Monday, September 1, 2014

Tar Sands Pipeline in Great Lakes Region Challenged by NWF

Enbridge has quietly secured approval from the US State Department to significantly increase its transport of Canadian tar sands into the Great Lakes region.

Enbridge will almost double the flow of tar sands oil transported in its Clipper Pipeline (aka Line 67).Enbridge's Clipper pipeline serves as the corridor between Alberta's tar sands and Line 6A.

The amount of heavy oil that will flow through the pipeline by 2015 is equivalent to the Keystone XL.

A document posted by the US Department of State on August 18, 2014 refers to the proposed Enbridge Energy, Line 67 Capacity Expansion Project (2013 NOI). In this request the document notes Enbridge's intention to operate its existing Line 67, "at the pipeline’s full design capacity..."

The document goes on to say,

"Since that time, Enbridge has amended and supplemented its November 2012 application. In June 2014, Enbridge informed the Department that Enbridge intends to increase pumping capacity outside of the Line 67 ‘‘border segment’’ (the portion of Line 67 from the Canadian border to the first main line shut-off valve, which is the segment that would be covered by a Presidential Permit), and to interconnect Line 67 with another Enbridge line (Line 3) on either side of the border segment. Enbridge is proceeding with certain elements of these plans. Enbridge submitted documents for public release in July 2014 which can be found at http:// applicants/c55571.htm.

The June 16, 2014 Enbridge application reads as follows:

"[T]he annual average capacity of Line 67 in the United States be increased up to 570,000 bpd by mid-2014 (referred to as “Phase I”), and up to 800,000 bpd by mid-2015"

The NWF has challenged the legality of such a scheme indicating that:

"Federal law requires the State Department to approve any such change only if the following requirements have been met: (1) public notice and involvement, (2) a detailed environmental review, and (3) a national interest determination. This is the process governing review of the Keystone XL pipeline. But here, none of these requirements have been followed."

The NWF article expresses concern that such an increase would present significant spill risks to wildlife and people as well as increasing climate change causing emissions. There is a recent example to support these concerns. The BP Whiting refinery in Indiana spilled between 470 and 1228 gallons of oil into Lake Michigan on March 24, 2014.

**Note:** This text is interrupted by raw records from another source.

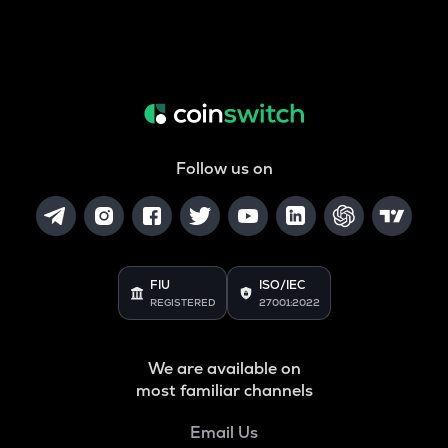
Follow us on
FIU
ISO/IEC
REGISTERED
27001:2022
We are available on
most familiar channels
Email Us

In light of these concerns and legal irregularities the NWF makes the following demand:

"The State Department must immediately correct this illegal mistake and stop Enbridge from any tar sands expansion along the Alberta Clipper line until the law has been followed. A failure to do so violates both the law and President Obama’s commitment to ensure that tar sands pipeline projects not exacerbate the problem of climate change."